- Opening Delimiter -

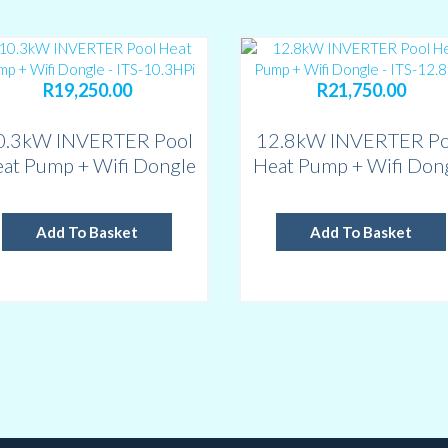
R
19,250.00
R
21,750.00
0.3kW INVERTER Pool
12.8kW INVERTER Po
at Pump + Wifi Dongle
Heat Pump + Wifi Don
– ITS-10.3HPi – up to
– ITS-12.8HPi – up t
30,000 L
40,000 L
Add To Basket
Add To Basket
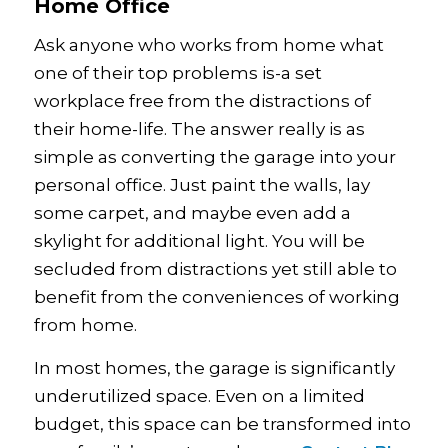
Home Office
Ask anyone who works from home what
one of their top problems is-a set
workplace free from the distractions of
their home-life. The answer really is as
simple as converting the garage into your
personal office. Just paint the walls, lay
some carpet, and maybe even add a
skylight for additional light. You will be
secluded from distractions yet still able to
benefit from the conveniences of working
from home.
In most homes, the garage is significantly
underutilized space. Even on a limited
budget, this space can be transformed into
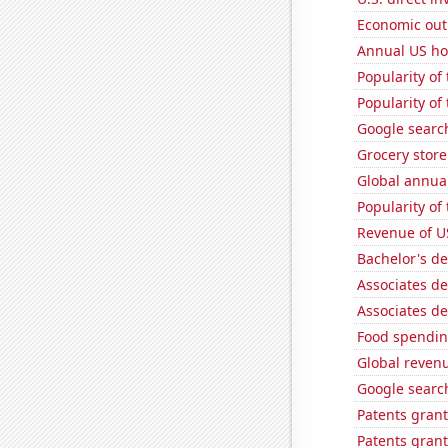
Economic out
Annual US ho
Popularity of
Popularity of
Google search
Grocery stor
Global annual
Popularity of
Revenue of U
Bachelor's d
Associates de
Associates de
Food spendin
Global reven
Google search
Patents grant
Patents grant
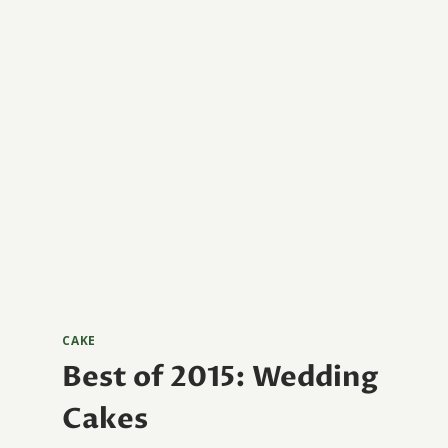
CAKE
Best of 2015: Wedding
Cakes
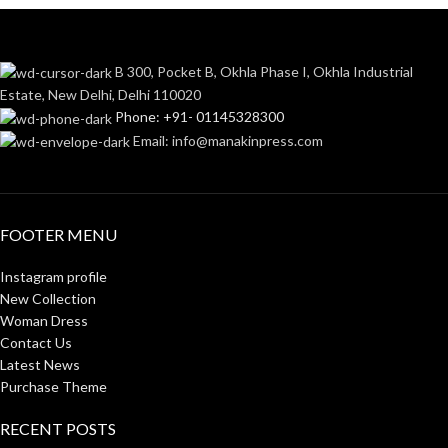
B 300, Pocket B, Okhla Phase I, Okhla Industrial
Estate, New Delhi, Delhi 110020
Phone: +91- 01145328300
Email: info@manakinpress.com
FOOTER MENU
Instagram profile
New Collection
Woman Dress
Contact Us
Latest News
Purchase Theme
RECENT POSTS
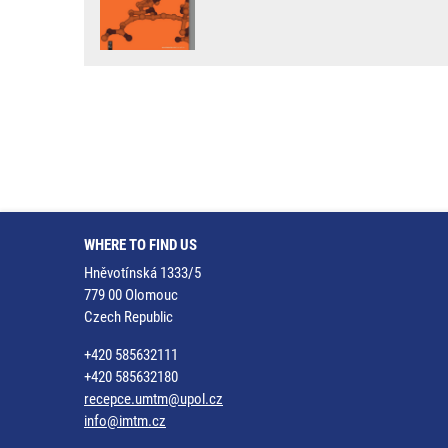
WHERE TO FIND US
Hněvotínská 1333/5
779 00 Olomouc
Czech Republic
+420 585632111
+420 585632180
recepce.umtm@upol.cz
info@imtm.cz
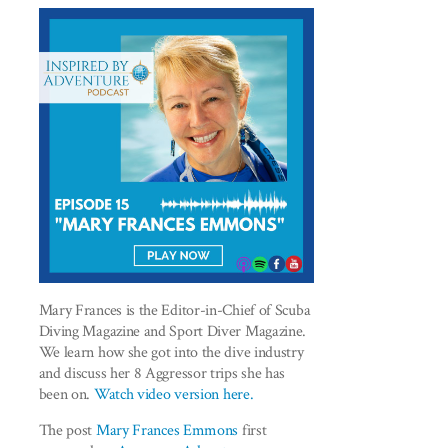
Mary Frances is the Editor-in-Chief of Scuba
Diving Magazine and Sport Diver Magazine.
We learn how she got into the dive industry
and discuss her 8 Aggressor trips she has
been on.
Watch video version here.
The post
Mary Frances Emmons
first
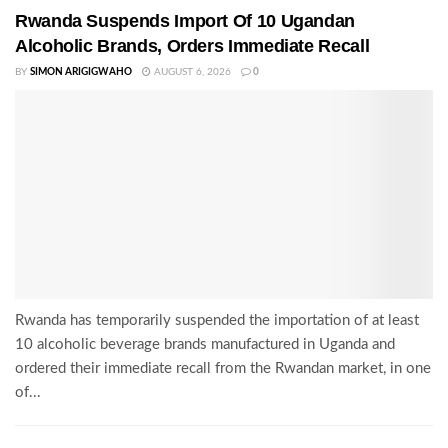
Rwanda Suspends Import Of 10 Ugandan
Alcoholic Brands, Orders Immediate Recall
BY
SIMON ARIGIGWAHO
AUGUST 6, 2026
0
Rwanda has temporarily suspended the importation of at least
10 alcoholic beverage brands manufactured in Uganda and
ordered their immediate recall from the Rwandan market, in one
of...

- Closing Delimiter -

DIRECTIONS
Take each line from the preceding material that contains "distractions" and copy it.

ANSWER SPACE
workplace free from the distractions of
secluded from distractions yet still able to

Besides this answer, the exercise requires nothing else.